** RECORDS FOR PROCESSING follows **

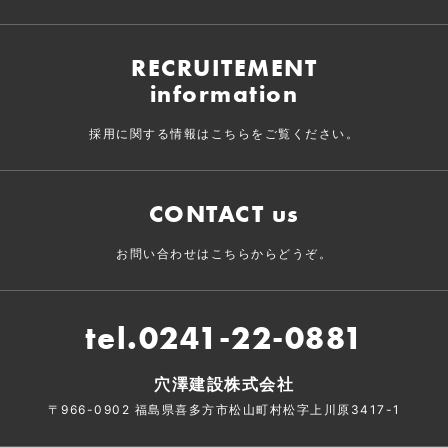
RECRUITEMENT
information
採用に関する情報はこちらをご覧ください。
CONTACT us
お問い合わせはこちらからどうぞ。
tel.0241-22-0881
穴澤建設株式会社
〒966-0902 福島県喜多方市松山町村松字上川原3417-1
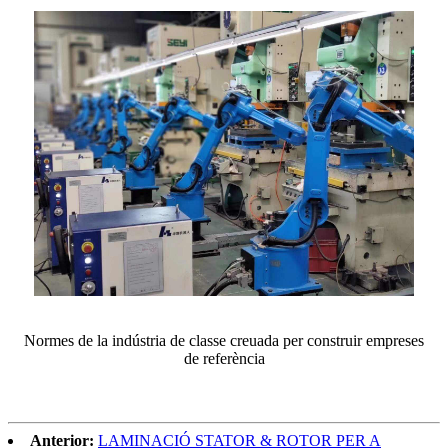
Normes de la indústria de classe creuada per construir empreses
de referència
Anterior:
LAMINACIÓ STATOR & ROTOR PER A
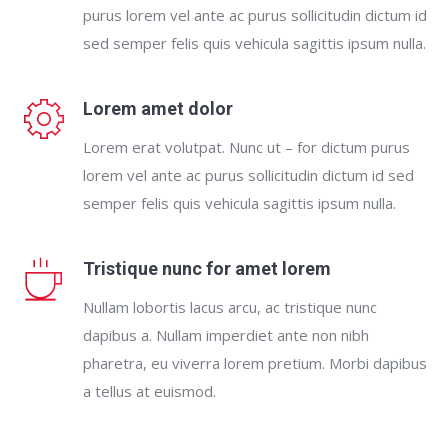
purus lorem vel ante ac purus sollicitudin dictum id
sed semper felis quis vehicula sagittis ipsum nulla.
Lorem amet dolor
Lorem erat volutpat. Nunc ut – for dictum purus
lorem vel ante ac purus sollicitudin dictum id sed
semper felis quis vehicula sagittis ipsum nulla.
Tristique nunc for amet lorem
Nullam lobortis lacus arcu, ac tristique nunc
dapibus a. Nullam imperdiet ante non nibh
pharetra, eu viverra lorem pretium. Morbi dapibus
a tellus at euismod.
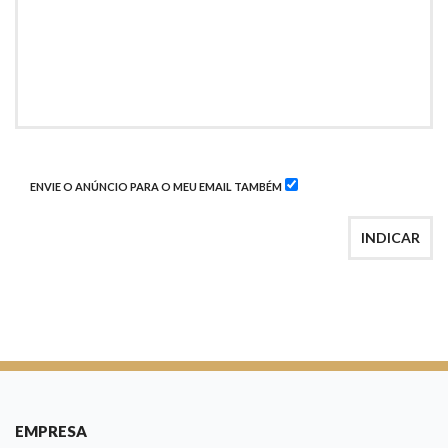
ENVIE O ANÚNCIO PARA O MEU EMAIL TAMBÉM
INDICAR
EMPRESA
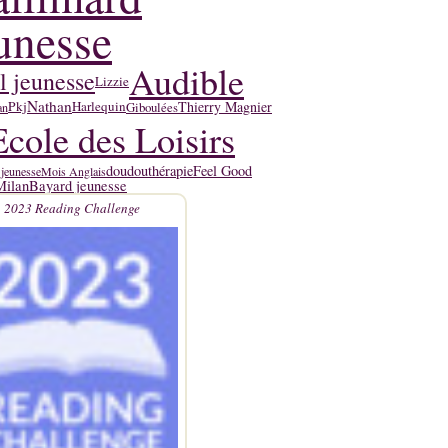
unesse
Audible
l jeunesse
Lizzie
Nathan
Thierry Magnier
Pkj
Harlequin
Giboulées
an
Ecole des Loisirs
doudouthérapie
Feel Good
 jeunesse
Mois Anglais
Milan
Bayard jeunesse
2023 Reading Challenge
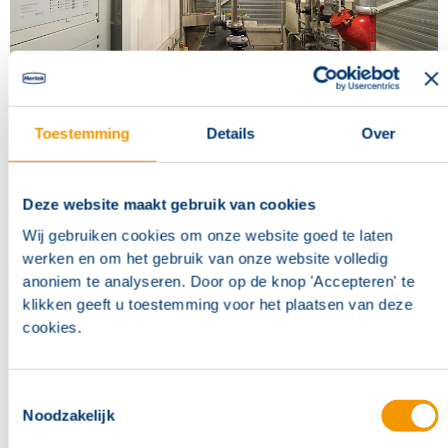
Toestemming
Details
Over
“Wij houden continu rekening met
explosieveiligheid en chemische
Deze website maakt gebruik van cookies
bestendigheid, vooral bij de keuze van
Wij gebruiken cookies om onze website goed te laten
materialen en de montage. Hertek is
werken en om het gebruik van onze website volledig
voor ons de natuurlijke keuze bij
anoniem te analyseren. Door op de knop 'Accepteren' te
klikken geeft u toestemming voor het plaatsen van deze
brandbeveiliging.”
cookies.
Dirk Botermans, directeur Botermans Elektrotechniek BV
Toestemmingsselectie
Noodzakelijk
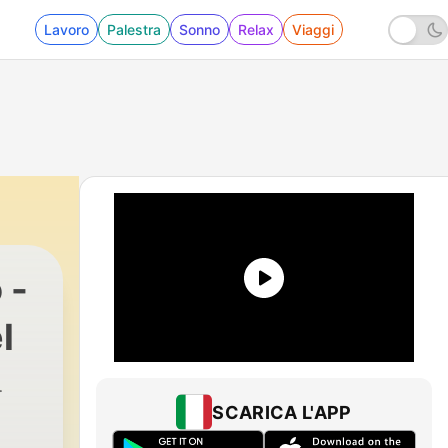
Lavoro
Palestra
Sonno
Relax
Viaggi
 -
l
SCARICA L'APP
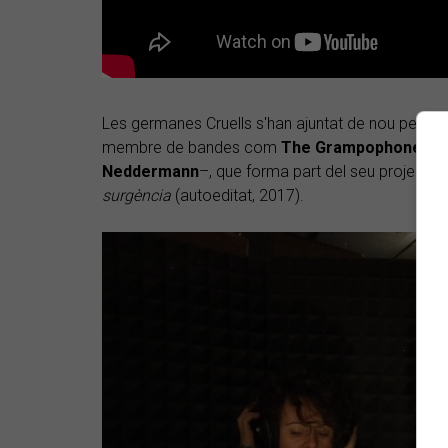
Les germanes Cruells s'han ajuntat de nou per ve
membre de bandes com
The Grampophone Alls
Neddermann
–, que forma part del seu projecte e
surgència
(autoeditat, 2017).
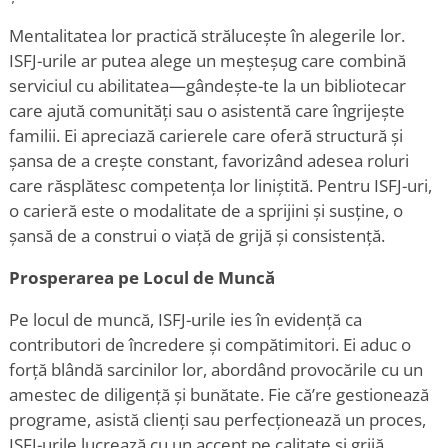
Mentalitatea lor practică strălucește în alegerile lor.
ISFJ-urile ar putea alege un meșteșug care combină
serviciul cu abilitatea—gândește-te la un bibliotecar
care ajută comunități sau o asistentă care îngrijește
familii. Ei apreciază carierele care oferă structură și
șansa de a crește constant, favorizând adesea roluri
care răsplătesc competența lor liniștită. Pentru ISFJ-uri,
o carieră este o modalitate de a sprijini și susține, o
șansă de a construi o viață de grijă și consistență.
Prosperarea pe Locul de Muncă
Pe locul de muncă, ISFJ-urile ies în evidență ca
contributori de încredere și compătimitori. Ei aduc o
forță blândă sarcinilor lor, abordând provocările cu un
amestec de diligență și bunătate. Fie că
’
re gestionează
programe, asistă clienți sau perfecționează un proces,
ISFJ-urile lucrează cu un accent pe calitate și grijă.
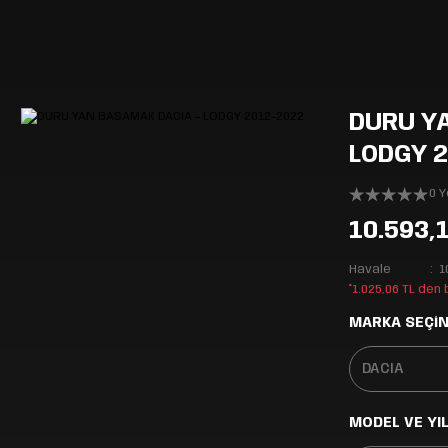
DURU Y
LODGY 
0 
10.593,
Havale
1
*1.025,06 TL den
MARKA SEÇİN
MODEL VE YIL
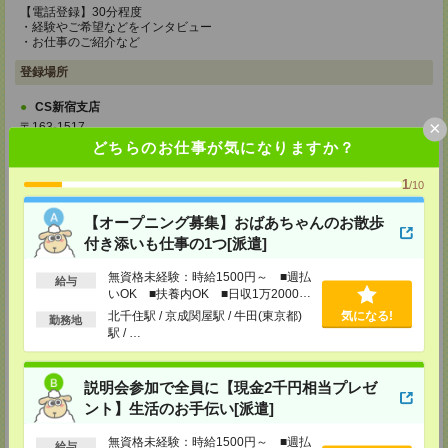
【電話登録】30分程度
・経験やご希望などをインタビュー
・お仕事のご紹介など
登録場所
CS新宿支店
×
〒163-1517
東京都新宿区西新宿 1-6-1 新宿エルタワー 17F
どちらのお仕事が気になりますか？
TEL：0120-659-458
MAIL：
CS_SHINJUKU@manpowergroup.jp
1
/10
担当：採用担当
CS立川支店
【オープニング募集】おばあちゃんのお散歩
〒190-0012
付き添いも仕事の1つ[派遣]
東京都立川市曙町2-34-7 ファーレイーストビル 8F
TEL：0120-659-460
無資格未経験：時給1500円～ ■週払
給与
MAIL：
CS_TACHIKAWA@manpowergroup.jp
いOK ■扶養内OK ■日収1万2000円
担当：採用担当
以上
北千住駅 / 京成関屋駅 / 牛田(東京都)
気になる!
勤務地
CS横浜支店
駅 / …
〒220-8136
神奈川県横浜市西区みなとみらい 2-2-1 横浜ランドマークタワー36F
TEL：0120-659-459
説明会参加で全員に【現金2千円相当プレゼ
MAIL：
CS_YOKOHAMA@manpowergroup.jp
ント】生活のお手伝い[派遣]
担当：採用担当
CS大宮支店
無資格未経験：時給1500円～ ■週払
給与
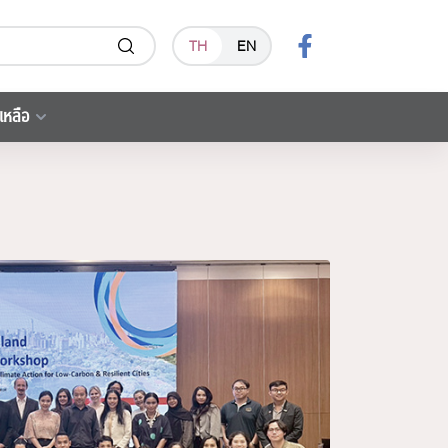
TH
EN
เหลือ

** End of RECORDS FOR PROCESSING **

Repeat all the material exactly, but keep pictures out of the copy.

■ **RESULT**:
RECRUITEMENT
information
採用に関する情報はこちらをご覧ください。
CONTACT us
お問い合わせはこちらからどうぞ。
tel.0241-22-0881
穴澤建設株式会社
〒966-0902 福島県喜多方市松山町村松字上川原3417-1
Normes de la indústria de classe creuada per construir empreses
de referència
Anterior:
LAMINACIÓ STATOR & ROTOR PER A
purus lorem vel ante ac purus sollicitudin dictum id
sed semper felis quis vehicula sagittis ipsum nulla.
Lorem amet dolor
Lorem erat volutpat. Nunc ut – for dictum purus
lorem vel ante ac purus sollicitudin dictum id sed
semper felis quis vehicula sagittis ipsum nulla.
Tristique nunc for amet lorem
Nullam lobortis lacus arcu, ac tristique nunc
dapibus a. Nullam imperdiet ante non nibh
pharetra, eu viverra lorem pretium. Morbi dapibus
a tellus at euismod.
ENVIE O ANÚNCIO PARA O MEU EMAIL TAMBÉM
INDICAR
EMPRESA
unesse
Audible
l jeunesse
Lizzie
Nathan
Thierry Magnier
Pkj
Harlequin
Giboulées
an
Ecole des Loisirs
doudouthérapie
Feel Good
 jeunesse
Mois Anglais
Milan
Bayard jeunesse
2023 Reading Challenge
Toestemming
Details
Over
“Wij houden continu rekening met
explosieveiligheid en chemische
Deze website maakt gebruik van cookies
bestendigheid, vooral bij de keuze van
Wij gebruiken cookies om onze website goed te laten
materialen en de montage. Hertek is
werken en om het gebruik van onze website volledig
voor ons de natuurlijke keuze bij
anoniem te analyseren. Door op de knop 'Accepteren' te
klikken geeft u toestemming voor het plaatsen van deze
brandbeveiliging.”
cookies.
Dirk Botermans, directeur Botermans Elektrotechniek BV
Toestemmingsselectie
Noodzakelijk
Lavoro
Palestra
Sonno
Relax
Viaggi
 -
l
SCARICA L'APP
Les germanes Cruells s'han ajuntat de nou per ve
membre de bandes com
The Grampophone Alls
Neddermann
–, que forma part del seu projecte e
surgència
(autoeditat, 2017).
Mentalitatea lor practică strălucește în alegerile lor.
ISFJ-urile ar putea alege un meșteșug care combină
serviciul cu abilitatea—gândește-te la un bibliotecar
care ajută comunități sau o asistentă care îngrijește
familii. Ei apreciază carierele care oferă structură și
șansa de a crește constant, favorizând adesea roluri
care răsplătesc competența lor liniștită. Pentru ISFJ-uri,
o carieră este o modalitate de a sprijini și susține, o
șansă de a construi o viață de grijă și consistență.
Prosperarea pe Locul de Muncă
Pe locul de muncă, ISFJ-urile ies în evidență ca
contributori de încredere și compătimitori. Ei aduc o
forță blândă sarcinilor lor, abordând provocările cu un
amestec de diligență și bunătate. Fie că
’
re gestionează
programe, asistă clienți sau perfecționează un proces,
ISFJ-urile lucrează cu un accent pe calitate și grijă.
DURU Y
LODGY 
0 
10.593,
Havale
1
*1.025,06 TL den
MARKA SEÇİN
MODEL VE YIL
【電話登録】30分程度
・経験やご希望などをインタビュー
・お仕事のご紹介など
登録場所
CS新宿支店
×
〒163-1517
東京都新宿区西新宿 1-6-1 新宿エルタワー 17F
どちらのお仕事が気になりますか？
TEL：0120-659-458
MAIL：
CS_SHINJUKU@manpowergroup.jp
1
/10
担当：採用担当
CS立川支店
【オープニング募集】おばあちゃんのお散歩
〒190-0012
付き添いも仕事の1つ[派遣]
東京都立川市曙町2-34-7 ファーレイーストビル 8F
TEL：0120-659-460
無資格未経験：時給1500円～ ■週払
給与
MAIL：
CS_TACHIKAWA@manpowergroup.jp
いOK ■扶養内OK ■日収1万2000円
担当：採用担当
以上
北千住駅 / 京成関屋駅 / 牛田(東京都)
気になる!
勤務地
CS横浜支店
駅 / …
〒220-8136
神奈川県横浜市西区みなとみらい 2-2-1 横浜ランドマークタワー36F
TEL：0120-659-459
説明会参加で全員に【現金2千円相当プレゼ
MAIL：
CS_YOKOHAMA@manpowergroup.jp
ント】生活のお手伝い[派遣]
担当：採用担当
CS大宮支店
無資格未経験：時給1500円～ ■週払
給与
TH
EN
เหลือ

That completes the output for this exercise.